技術の特徴は酵素が持つ未知の反応を探索できる点だ。酵素は本来、1種類の物質を別の物質に変える触媒機能を持っている。ただ、まれに本来の物質以外を触媒する未知の機能を持つ酵素がいる。同社は作りたい化合物に合わせて、この未知の反応を持つ酵素を含めた反応経路を、AIで解析する。加えて、酵素の活性や耐熱性を付与したり、目的の化合物の収量を増加させる酵素改変を提案するツールも開発中だ。

反応経路のイメージ

今後はプラントなどで反応を制御するための因子の取得や最適化するツールも開発する計画。将来はこれらのツールを組み合わせて、バイオプロセスによって作りたい物質を入力すると、最適な酵素の反応経路や反応条件をAIで提示するプラットフォームの確立を目指す。

プラントスケールまで大型化

すでにいくつかの化合物でパイロットプラント規模を目標に開発を進める。大麻草由来の成分、カンナビノイドの製造では使う酵素を絞り込んでおり、スケールアップを目指す。大麻草から抽出する方法よりも安価に大量生産できるようにする。

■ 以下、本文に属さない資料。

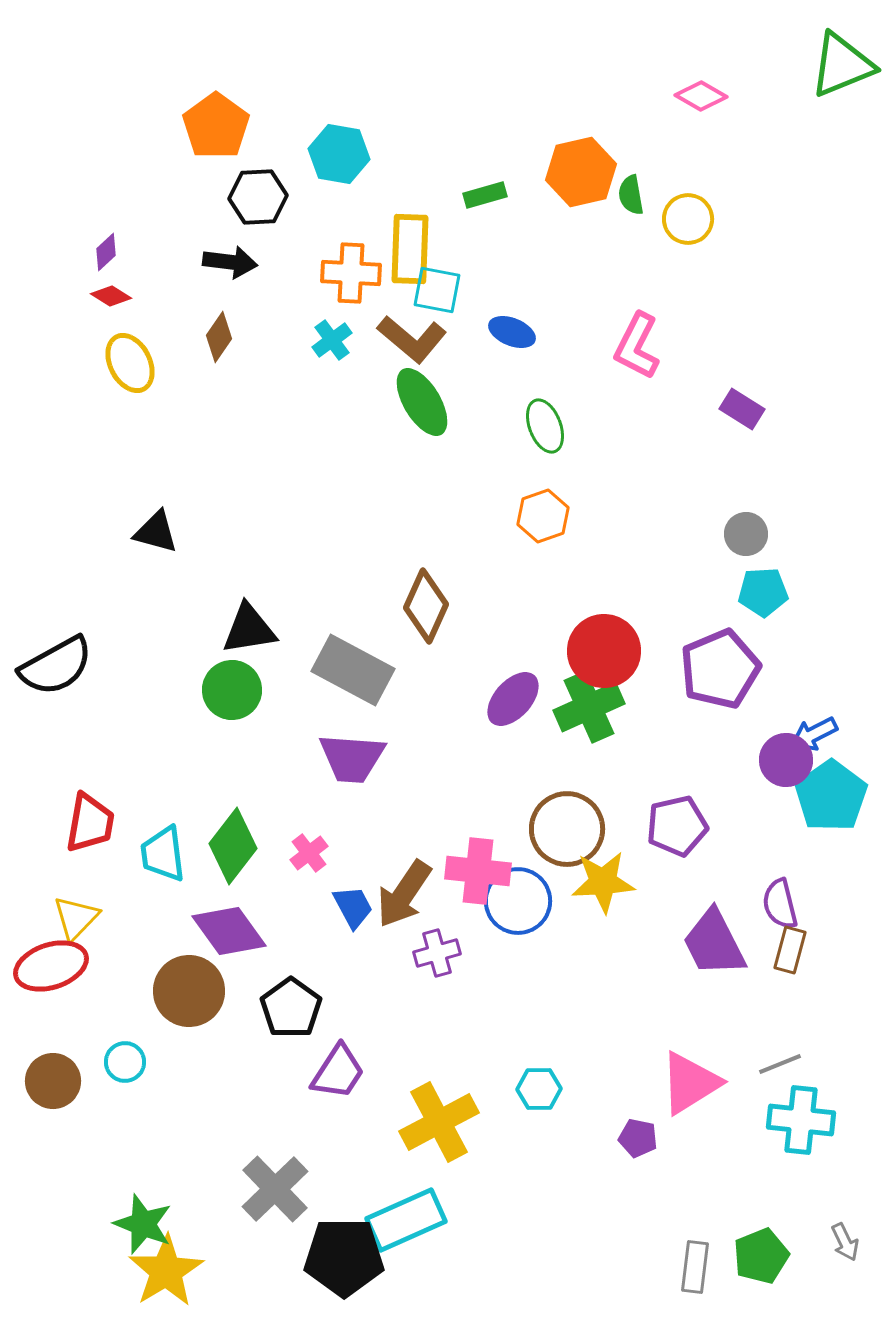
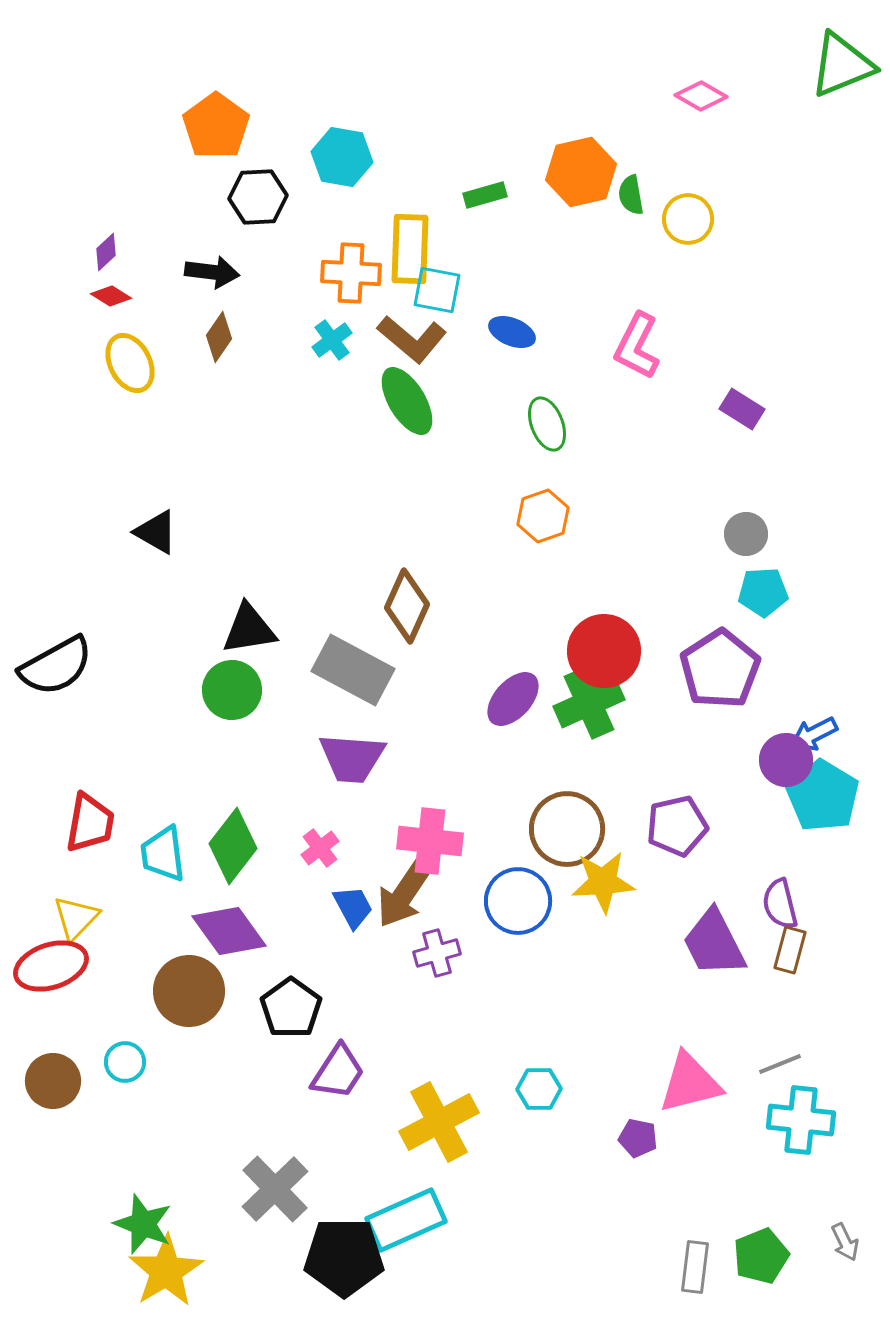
cyan hexagon at (339, 154): moved 3 px right, 3 px down
black arrow at (230, 262): moved 18 px left, 10 px down
green ellipse at (422, 402): moved 15 px left, 1 px up
green ellipse at (545, 426): moved 2 px right, 2 px up
black triangle at (156, 532): rotated 15 degrees clockwise
brown diamond at (426, 606): moved 19 px left
purple pentagon at (720, 669): rotated 10 degrees counterclockwise
green cross at (589, 707): moved 4 px up
cyan pentagon at (831, 796): moved 8 px left; rotated 6 degrees counterclockwise
pink cross at (309, 853): moved 11 px right, 5 px up
pink cross at (478, 871): moved 48 px left, 30 px up
pink triangle at (690, 1083): rotated 18 degrees clockwise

新エネルギー・産業技術総合開発機構(NEDO)の補助金も活用する。23年に1リットル、24年には10リットル規模のプラントまで大型化する。渡来CEOは「バイオプロセスは化合物の製造までデザインできなければ、ライセンスしづらい」と話し、「自社で実績を作り、化学メーカーへ展開する」ことを展望する。そのほかには樹脂原料や香料といった化合物で同様の研究を進める。27年までにライセンス収益化する計画で、同時期ごろの新規上場(IPO)を狙う。

渡来CEO

起業する前は研究者を目指していた渡来CEO。ただ、基礎研究ではなく「すぐ使える研究」ばかりが重要視される現状に疑問を抱いていた。渡来CEOは起業の理由をこう話す。「自由な研究が積み重なって新しい事業が生まれる。事業になる研究ではなく、研究を事業にするロールモデルを作るという信念だ」。将来は企業が開く「寄付講座」を作りたいという。「そうなれば、自分も研究の世界に戻ってもいいかな」と笑顔で話す。地球と経済、研究、それぞれが調和した未来の実現のため奮闘は続く。